[Extracted page text data]

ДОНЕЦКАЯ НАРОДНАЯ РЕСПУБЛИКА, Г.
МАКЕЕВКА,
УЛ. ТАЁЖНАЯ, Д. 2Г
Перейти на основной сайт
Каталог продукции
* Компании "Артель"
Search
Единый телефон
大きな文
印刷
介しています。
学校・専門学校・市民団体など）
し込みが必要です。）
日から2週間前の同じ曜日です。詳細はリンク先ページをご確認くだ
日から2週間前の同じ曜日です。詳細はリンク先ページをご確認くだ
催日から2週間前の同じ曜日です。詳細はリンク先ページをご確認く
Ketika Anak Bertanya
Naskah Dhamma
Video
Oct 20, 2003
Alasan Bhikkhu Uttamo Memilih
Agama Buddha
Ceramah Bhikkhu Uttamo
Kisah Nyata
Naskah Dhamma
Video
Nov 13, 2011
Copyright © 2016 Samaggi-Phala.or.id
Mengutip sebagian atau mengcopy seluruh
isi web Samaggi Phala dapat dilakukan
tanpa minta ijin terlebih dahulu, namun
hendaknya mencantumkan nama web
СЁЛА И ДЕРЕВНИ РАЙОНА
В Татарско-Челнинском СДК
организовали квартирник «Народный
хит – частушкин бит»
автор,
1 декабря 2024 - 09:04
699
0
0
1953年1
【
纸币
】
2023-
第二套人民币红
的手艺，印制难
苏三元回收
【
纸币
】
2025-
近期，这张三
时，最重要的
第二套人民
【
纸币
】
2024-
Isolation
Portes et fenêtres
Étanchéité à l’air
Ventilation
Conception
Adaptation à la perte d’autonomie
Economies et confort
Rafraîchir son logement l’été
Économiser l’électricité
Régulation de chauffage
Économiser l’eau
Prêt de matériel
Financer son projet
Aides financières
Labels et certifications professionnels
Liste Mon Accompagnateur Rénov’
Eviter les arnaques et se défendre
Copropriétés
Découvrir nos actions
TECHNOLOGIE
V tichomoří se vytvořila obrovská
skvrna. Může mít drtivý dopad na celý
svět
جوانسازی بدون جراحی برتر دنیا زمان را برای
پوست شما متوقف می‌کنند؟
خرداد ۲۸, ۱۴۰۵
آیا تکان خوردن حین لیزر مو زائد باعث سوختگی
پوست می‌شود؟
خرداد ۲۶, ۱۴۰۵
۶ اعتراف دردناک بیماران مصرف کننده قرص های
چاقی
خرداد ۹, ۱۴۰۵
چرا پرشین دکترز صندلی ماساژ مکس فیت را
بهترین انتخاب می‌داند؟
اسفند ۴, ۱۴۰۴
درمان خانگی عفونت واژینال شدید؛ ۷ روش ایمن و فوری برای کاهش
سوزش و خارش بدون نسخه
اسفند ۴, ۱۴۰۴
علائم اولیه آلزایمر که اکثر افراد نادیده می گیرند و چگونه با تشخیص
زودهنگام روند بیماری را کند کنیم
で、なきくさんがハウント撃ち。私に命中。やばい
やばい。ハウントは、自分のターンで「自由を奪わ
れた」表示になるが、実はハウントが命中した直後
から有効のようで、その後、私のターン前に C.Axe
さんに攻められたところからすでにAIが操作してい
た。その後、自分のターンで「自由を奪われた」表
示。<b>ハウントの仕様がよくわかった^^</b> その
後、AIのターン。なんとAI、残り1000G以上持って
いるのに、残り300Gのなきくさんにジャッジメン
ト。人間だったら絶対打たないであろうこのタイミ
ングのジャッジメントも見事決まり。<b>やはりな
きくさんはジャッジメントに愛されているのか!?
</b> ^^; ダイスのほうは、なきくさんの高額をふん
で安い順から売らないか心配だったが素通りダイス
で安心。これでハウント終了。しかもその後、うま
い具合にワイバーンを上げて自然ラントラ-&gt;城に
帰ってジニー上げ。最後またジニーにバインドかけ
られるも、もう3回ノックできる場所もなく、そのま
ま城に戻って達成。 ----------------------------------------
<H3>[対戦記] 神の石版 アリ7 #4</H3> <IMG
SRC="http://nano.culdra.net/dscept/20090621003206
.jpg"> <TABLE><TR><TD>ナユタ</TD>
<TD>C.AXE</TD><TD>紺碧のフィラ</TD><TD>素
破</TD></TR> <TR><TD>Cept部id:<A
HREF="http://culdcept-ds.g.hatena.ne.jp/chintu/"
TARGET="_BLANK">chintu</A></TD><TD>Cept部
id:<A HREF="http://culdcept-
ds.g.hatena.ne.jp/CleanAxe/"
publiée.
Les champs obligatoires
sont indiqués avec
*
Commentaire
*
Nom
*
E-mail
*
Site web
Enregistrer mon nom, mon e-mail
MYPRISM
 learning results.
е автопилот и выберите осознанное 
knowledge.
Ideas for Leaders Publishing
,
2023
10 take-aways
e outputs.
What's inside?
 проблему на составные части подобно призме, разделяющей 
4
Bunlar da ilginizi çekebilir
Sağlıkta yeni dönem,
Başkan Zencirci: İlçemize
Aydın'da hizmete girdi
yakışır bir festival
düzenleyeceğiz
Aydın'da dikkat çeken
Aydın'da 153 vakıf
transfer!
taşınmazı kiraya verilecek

**Work task**
Which of the lines above include the string "برای"? Pick them out and copy them.

**Finished task**
جوانسازی بدون جراحی برتر دنیا زمان را برای
درمان خانگی عفونت واژینال شدید؛ ۷ روش ایمن و فوری برای کاهش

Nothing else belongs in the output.